An Ohio State research team has found a powerful new material that will change the way free electrons — particles with negative electric charges — interact within complex electronics.
Described as a single crystalline structure, the material NaSn2As2 was discovered while working with 2-D and 3-D layered materials.
“The goal of the project was to look at what was in between these layers of atoms and how it varies,” Joseph Heremans, co-author of the study and professor of mechanical and aerospace engineering, said.
The team’s experiments initially focused on the strength of electrical properties between electrons but took a turn when researchers discovered that the new material could switch between positively and negatively charged electrons.
“With this invention, you can make out of one material the same things that you needed three materials for in the past,” Heremans said.
From the trillions of transistors in cellphones to electronic thermal sensors and generators, this discovery could enable new kinds of advancements in technology with fewer resources, Heremans said.
Bin He, study co-author and a graduate student in mechanical engineering, has been working with thermal measurements for three years to predict the electrons’ path.
“Electrical measurements are relatively easy on thin films, but with thermal we have to be kind of careful,” He said. “In principle, we can make some kind of new electronic device out of it.”
After making the initial discovery of the material, He tested it numerous times before concluding it was the structure, and not a mistake, that allowed it to act as a semiconductor.
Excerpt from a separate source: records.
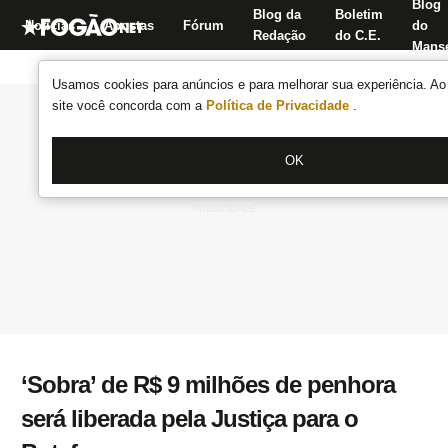
Blog
Blog da
Boletim
Notícias
Apostas
Fórum
do
Redação
do C.E.
Manse
Usamos cookies para anúncios e para melhorar sua experiência. Ao 
site você concorda com a
Política de Privacidade
.
OK
‘Sobra’ de R$ 9 milhões de penhora
será liberada pela Justiça para o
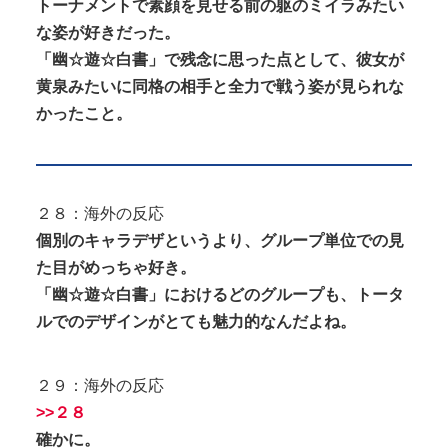
トーナメントで素顔を見せる前の躯のミイラみたい
な姿が好きだった。
「幽☆遊☆白書」で残念に思った点として、彼女が
黄泉みたいに同格の相手と全力で戦う姿が見られな
かったこと。
２８：海外の反応
個別のキャラデザというより、グループ単位での見
た目がめっちゃ好き。
「幽☆遊☆白書」におけるどのグループも、トータ
ルでのデザインがとても魅力的なんだよね。
２９：海外の反応
>>２８
確かに。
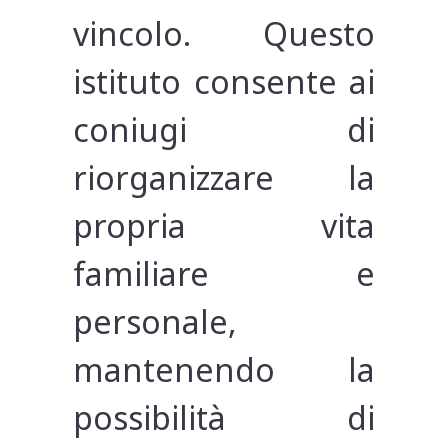
vincolo. Questo
istituto consente ai
coniugi di
riorganizzare la
propria vita
familiare e
personale,
mantenendo la
possibilità di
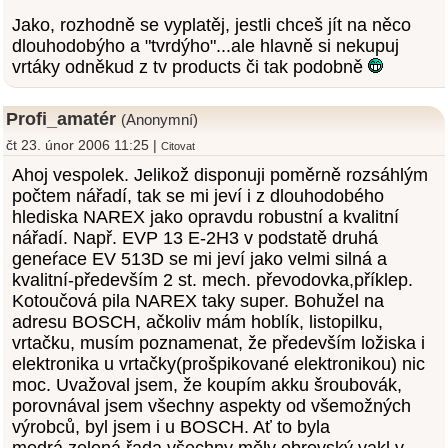
Jako, rozhodně se vyplatěj, jestli chceš jít na něco
dlouhodobýho a "tvrdýho"...ale hlavně si nekupuj
vrtáky odněkud z tv products či tak podobně
Profi_amatér
(Anonymní)
čt 23. únor 2006 11:25 |
Citovat
Ahoj vespolek. Jelikož disponuji poměrně rozsáhlým
počtem nářadí, tak se mi jeví i z dlouhodobého
hlediska NAREX jako opravdu robustní a kvalitní
nářadí. Např. EVP 13 E-2H3 v podstatě druhá
geneŕace EV 513D se mi jeví jako velmi silná a
kvalitní-především 2 st. mech. převodovka,příklep.
Kotoučová pila NAREX taky super. Bohužel na
adresu BOSCH, ačkoliv mám hoblík, listopilku,
vrtačku, musím poznamenat, že především ložiska i
elektronika u vrtačky(prošpikované elektronikou) nic
moc. Uvažoval jsem, že koupím akku šroubovák,
porovnával jsem všechny aspekty od všemožných
výrobců, byl jsem i u BOSCH. Ať to byla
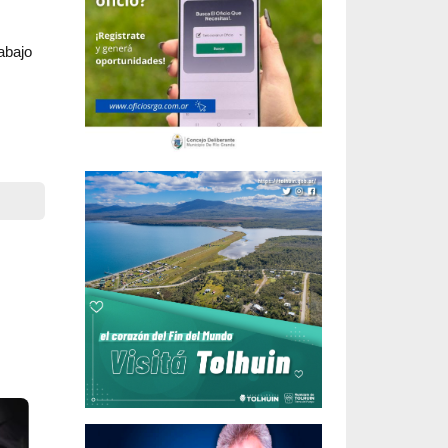
abajo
Afterward, one of the most important parts of the project was making samples and repeating the experiment, Heremans said.
“When you have something like this you have to repeat it,” Heremans said. “We have another rule. If you think you know how an effect works, you have to also make it go away.”
Earlier this month, their research was published in the journal Nature Materials after receiving funding from the National Science Foundation.
While the material has not been used outside of the lab, the potential for new technology isn’t dying out anytime soon.
“As a graduate student, you have to figure it out if you see some new phenomenon,” He said. “It’s very exciting, so it’s kind of like shining a light on the next step that our collaborators are working on.”